Manufacturing defect cases involve products which are flawed, i.e., which do not conform to the manufacturer’s own specifications, and are not identical to their mass-produced siblings. The flaw theory is based upon a fundamental consumer expectancy: that a mass-produced product will not differ from its siblings in a manner that makes it more dangerous than the others. Defective design cases, however, are not based on consumer expectancy, but on the manufacturer’s design of a product which makes it unreasonably dangerous, even though not flawed in its manufacture. See Powers, The Persistence of Fault in Products Liability, 61 Texas L.Rev. 777 (1983); Keeton, Product Liability and the Meaning of Defect, 5 St. Mary’s L.J. 30 (1973). The consumer expectancy test is improper in design defect cases, then, because those cases are concerned only with the balancing of factors designed to determine if the risk of the design outweighs its utility.
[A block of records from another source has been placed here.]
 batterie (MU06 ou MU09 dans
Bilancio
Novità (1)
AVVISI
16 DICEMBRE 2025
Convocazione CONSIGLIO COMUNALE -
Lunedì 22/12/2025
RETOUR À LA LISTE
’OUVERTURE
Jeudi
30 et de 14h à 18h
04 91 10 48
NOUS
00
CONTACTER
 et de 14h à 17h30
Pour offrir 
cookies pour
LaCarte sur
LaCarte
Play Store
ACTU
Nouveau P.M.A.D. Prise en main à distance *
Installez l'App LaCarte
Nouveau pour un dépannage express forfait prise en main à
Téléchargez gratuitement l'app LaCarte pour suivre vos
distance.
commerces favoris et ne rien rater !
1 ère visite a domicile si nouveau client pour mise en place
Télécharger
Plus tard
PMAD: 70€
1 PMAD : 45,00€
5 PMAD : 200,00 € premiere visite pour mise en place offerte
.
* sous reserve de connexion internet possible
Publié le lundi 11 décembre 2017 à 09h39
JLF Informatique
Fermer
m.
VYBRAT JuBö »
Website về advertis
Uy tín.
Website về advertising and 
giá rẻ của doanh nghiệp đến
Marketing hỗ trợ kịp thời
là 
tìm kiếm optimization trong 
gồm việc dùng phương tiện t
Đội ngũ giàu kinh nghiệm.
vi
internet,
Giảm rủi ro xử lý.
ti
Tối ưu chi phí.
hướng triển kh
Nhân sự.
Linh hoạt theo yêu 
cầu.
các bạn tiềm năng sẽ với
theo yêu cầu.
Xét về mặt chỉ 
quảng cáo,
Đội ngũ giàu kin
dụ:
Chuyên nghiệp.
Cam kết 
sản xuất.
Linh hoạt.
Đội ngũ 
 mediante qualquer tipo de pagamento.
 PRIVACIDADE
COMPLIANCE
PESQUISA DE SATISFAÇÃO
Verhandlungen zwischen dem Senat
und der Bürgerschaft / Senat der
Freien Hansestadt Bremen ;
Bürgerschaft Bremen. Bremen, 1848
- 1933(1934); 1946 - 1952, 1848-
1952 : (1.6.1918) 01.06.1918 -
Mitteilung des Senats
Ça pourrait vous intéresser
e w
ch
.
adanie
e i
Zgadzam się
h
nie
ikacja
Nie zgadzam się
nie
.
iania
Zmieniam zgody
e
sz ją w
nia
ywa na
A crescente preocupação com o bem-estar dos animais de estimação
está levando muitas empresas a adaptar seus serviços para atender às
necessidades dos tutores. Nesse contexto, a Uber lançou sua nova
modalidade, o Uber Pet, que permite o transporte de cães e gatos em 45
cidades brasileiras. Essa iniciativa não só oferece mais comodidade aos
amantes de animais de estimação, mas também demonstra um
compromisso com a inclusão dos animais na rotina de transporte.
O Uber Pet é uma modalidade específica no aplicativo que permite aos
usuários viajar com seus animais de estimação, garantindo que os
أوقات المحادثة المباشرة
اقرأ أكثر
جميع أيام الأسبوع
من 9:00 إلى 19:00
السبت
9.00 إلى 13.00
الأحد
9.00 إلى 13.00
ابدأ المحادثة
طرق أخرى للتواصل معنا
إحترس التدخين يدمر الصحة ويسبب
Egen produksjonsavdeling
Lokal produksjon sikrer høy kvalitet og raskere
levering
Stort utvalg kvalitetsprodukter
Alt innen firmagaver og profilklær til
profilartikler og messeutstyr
*882 Because the consumer expectancy test was submitted in this case and was not restricted to a manufacturing defect, it is possible that the jury improperly applied the test to evidence of a design defect and found the product defective on that basis. However, it is Ford’s burden to demonstrate that it was harmed by the submission of the issue. Tex.R.Civ.P. 434. To do so it must show there was no evidence or insufficient evidence to support a verdict based upon a manufacturing defect.
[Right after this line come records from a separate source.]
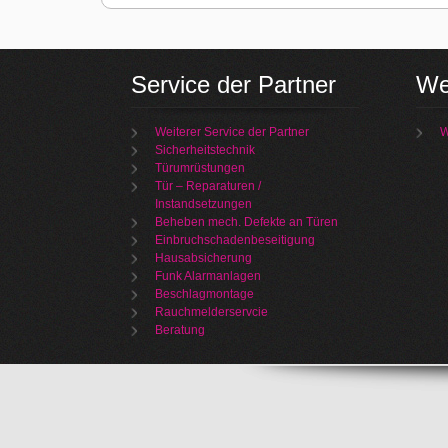
Service der Partner
We
Weiterer Service der Partner
W
Sicherheitstechnik
Türumrüstungen
Tür – Reparaturen /
Instandsetzungen
Beheben mech. Defekte an Türen
Einbruchschadenbeseitigung
Hausabsicherung
Funk Alarmanlagen
Beschlagmontage
Rauchmelderservcie
Beratung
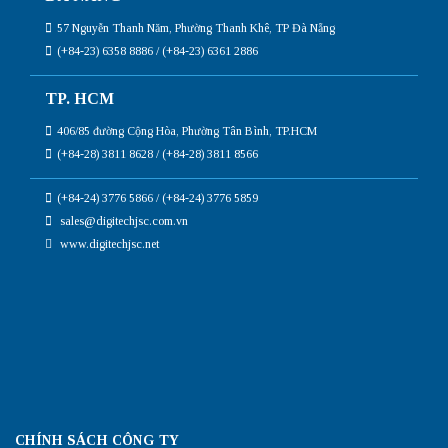
57 Nguyễn Thanh Năm, Phường Thanh Khê, TP Đà Nẵng
(+84-23) 6358 8886 / (+84-23) 6361 2886
TP. HCM
406/85 đường Cộng Hòa, Phường Tân Bình, TP.HCM
(+84-28) 3811 8628 / (+84-28) 3811 8566
(+84-24) 3776 5866 / (+84-24) 3776 5859
sales@digitechjsc.com.vn
www.digitechjsc.net
CHÍNH SÁCH CÔNG TY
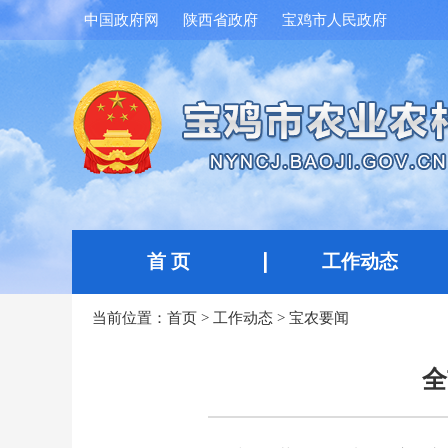
中国政府网
陕西省政府
宝鸡市人民政府
首 页
工作动态
当前位置：
首页
>
工作动态
>
宝农要闻
全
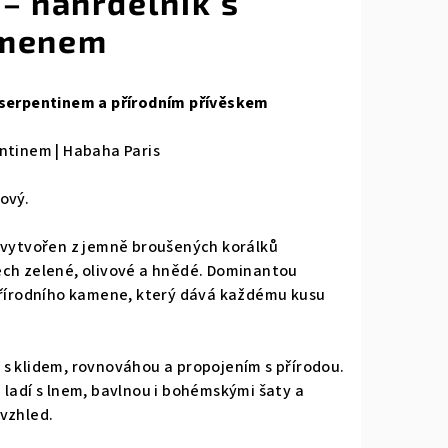
– náhrdelník s
amenem
 serpentinem a přírodním přívěskem
ntinem | Habaha Paris
ový.
 vytvořen z jemně broušených korálků
ech zelené, olivové a hnědé. Dominantou
 přírodního kamene, který dává každému kusu
s klidem, rovnováhou a propojením s přírodou.
 ladí s lnem, bavlnou i bohémskými šaty a
vzhled.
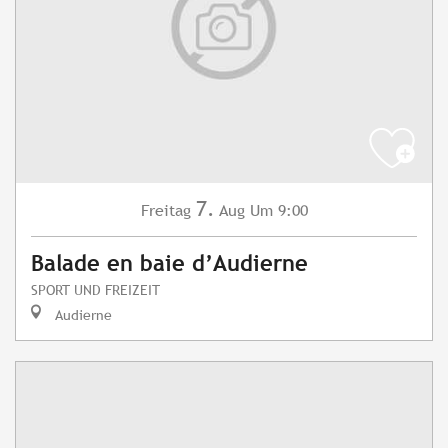
7.
Freitag
Aug
Um 9:00
Balade en baie d’Audierne
SPORT UND FREIZEIT
Audierne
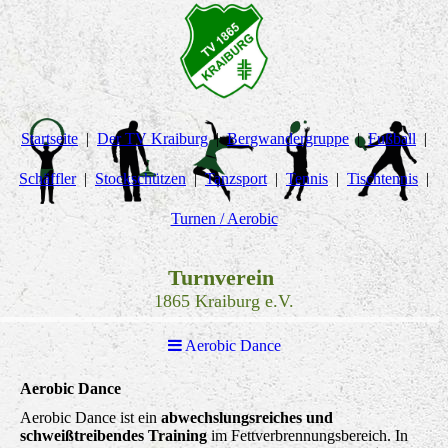
Startseite
Der TV Kraiburg
Bergwandergruppe
Fußball
Schäffler
Stockschützen
Tanzsport
Tennis
Tischtennis
Turnen / Aerobic
Turnverein
1865 Kraiburg e.V.
Aerobic Dance
Aerobic Dance
Aerobic Dance ist ein
abwechslungsreiches und
schweißtreibendes Training
im Fettverbrennungsbereich. In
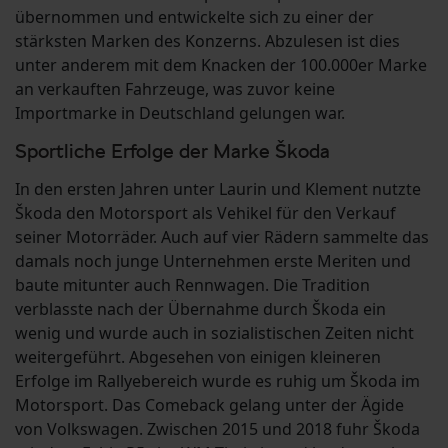
übernommen und entwickelte sich zu einer der
stärksten Marken des Konzerns. Abzulesen ist dies
unter anderem mit dem Knacken der 100.000er Marke
an verkauften Fahrzeuge, was zuvor keine
Importmarke in Deutschland gelungen war.
Sportliche Erfolge der Marke Škoda
In den ersten Jahren unter Laurin und Klement nutzte
Škoda den Motorsport als Vehikel für den Verkauf
seiner Motorräder. Auch auf vier Rädern sammelte das
damals noch junge Unternehmen erste Meriten und
baute mitunter auch Rennwagen. Die Tradition
verblasste nach der Übernahme durch Škoda ein
wenig und wurde auch in sozialistischen Zeiten nicht
weitergeführt. Abgesehen von einigen kleineren
Erfolge im Rallyebereich wurde es ruhig um Škoda im
Motorsport. Das Comeback gelang unter der Ägide
von Volkswagen. Zwischen 2015 und 2018 fuhr Škoda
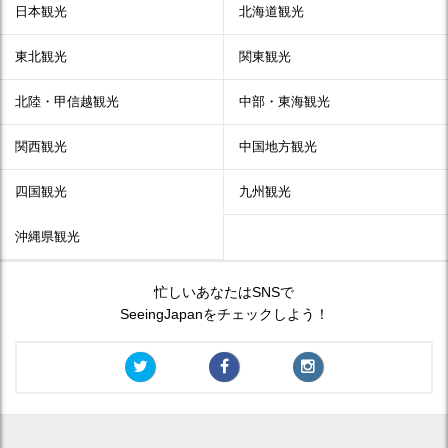
日本観光
北海道観光
東北観光
関東観光
北陸・甲信越観光
中部・東海観光
関西観光
中国地方観光
四国観光
九州観光
沖縄県観光
忙しいあなたはSNSで
SeeingJapanをチェックしよう！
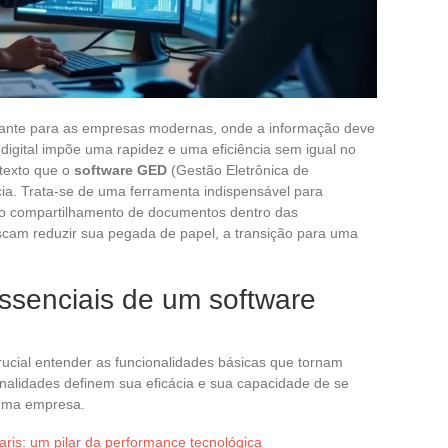
tante para as empresas modernas, onde a informação deve
 digital impõe uma rapidez e uma eficiência sem igual no
texto que o
software GED
(Gestão Eletrônica de
a. Trata-se de uma ferramenta indispensável para
 o compartilhamento de documentos dentro das
cam reduzir sua pegada de papel, a transição para uma
ssenciais de um software
crucial entender as funcionalidades básicas que tornam
onalidades definem sua eficácia e sua capacidade de se
 uma empresa.
ris: um pilar da performance tecnológica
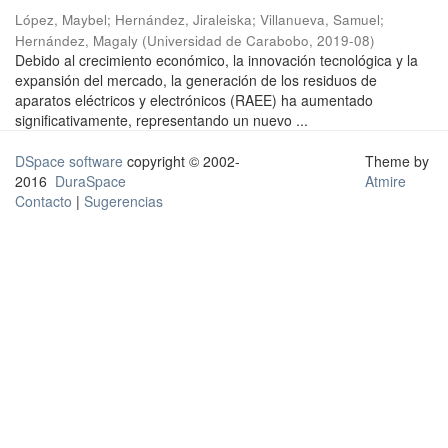
López, Maybel
;
Hernández, Jiraleiska
;
Villanueva, Samuel
;
Hernández, Magaly
(
Universidad de Carabobo
,
2019-08
)
Debido al crecimiento económico, la innovación tecnológica y la
expansión del mercado, la generación de los residuos de
aparatos eléctricos y electrónicos (RAEE) ha aumentado
significativamente, representando un nuevo ...
DSpace software
copyright © 2002-
Theme by
2016
DuraSpace
Atmire
Contacto
|
Sugerencias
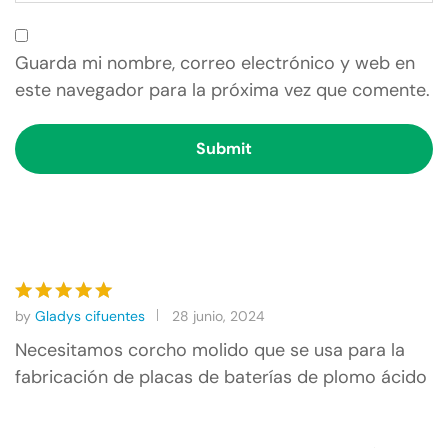
Guarda mi nombre, correo electrónico y web en
este navegador para la próxima vez que comente.
by
Gladys cifuentes
28 junio, 2024
Valorado
con
5
de
Necesitamos corcho molido que se usa para la
5
fabricación de placas de baterías de plomo ácido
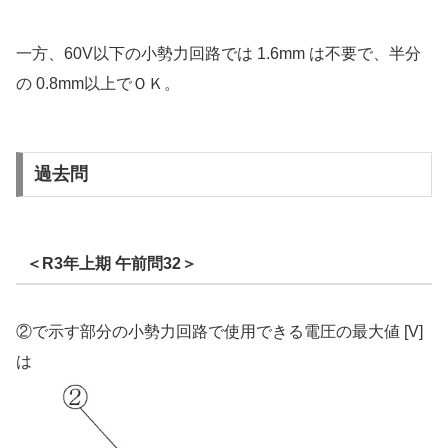
一方、60V以下の小勢力回路では 1.6mm は不要で、半分
の 0.8mm以上でＯＫ。
過去問
＜R3年上期 午前問32＞
②で示す部分の小勢力回路で使用できる電圧の最大値 [V]
は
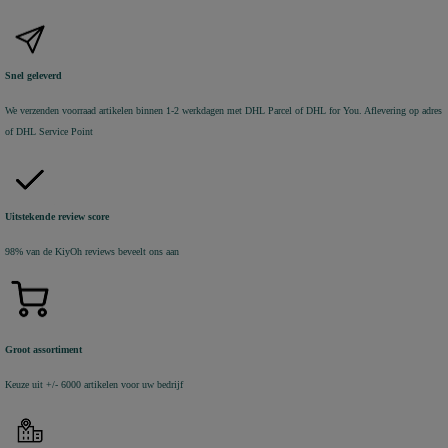
Snel geleverd
We verzenden voorraad artikelen binnen 1-2 werkdagen met DHL Parcel of DHL for You. Aflevering op adres
of DHL Service Point
Uitstekende review score
98% van de KiyOh reviews beveelt ons aan
Groot assortiment
Keuze uit +/- 6000 artikelen voor uw bedrijf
Considering only the evidence and inferences supporting the verdict, we find there was some evidence of a manufacturing defect. See Glover v. Texas Gen. Indent. Co., 619 S.W.2d 400 (Tex.1981). Plaintiffs’ expert, Dr. Tonn, testified that in his opinion the U-bolts on the truck had not been torqued to the same degree. He testified “that they both were not torqued on to the same degree at the factory.” The inference from this testimony is that a defect in the manufacturing process resulted in differing torque levels for U-bolts on the same truck. Although only Dr. Tonn testified specifically in favor of a manufacturing defect as the reason for the U-bolt’s failure, the plaintiffs presented substantial evidence that the U-bolt had in fact fallen off. Ford presented evidence that the U-bolt came off the truck only upon impact with the tree, but the conflict in the evidence was for the jury to resolve and there was sufficient evidence to sustain its finding that the U-bolt was defective.

Since there was evidence of a manufacturing defect and Ford has not demonstrated that the jury was confused or misled by the ambiguous issue, any error in the submission was harmless. Boatland of Houston, Inc. v. Bailey, 609 S.W.2d 743 (Tex.1980). However, in order to avoid confusion in future cases where both manufacturing defect and design defect theories are alleged and supported by evidence, the issue should be restricted to one theory or another. Where issues on both theories are submitted the issues should be separated and the jury should be instructed only according to the Turner risk-utility test in the defective design issue, and the consumer expectancy test in the manufacturing defect issue.

EXCLUSION OF EVIDENCE

Pool offered damage evidence to the effect that because of the injuries he received in the accident he would in the future be more prone to violent conduct, to lose his temper, and to become unduly irritated and annoyed at minor everyday occurrences.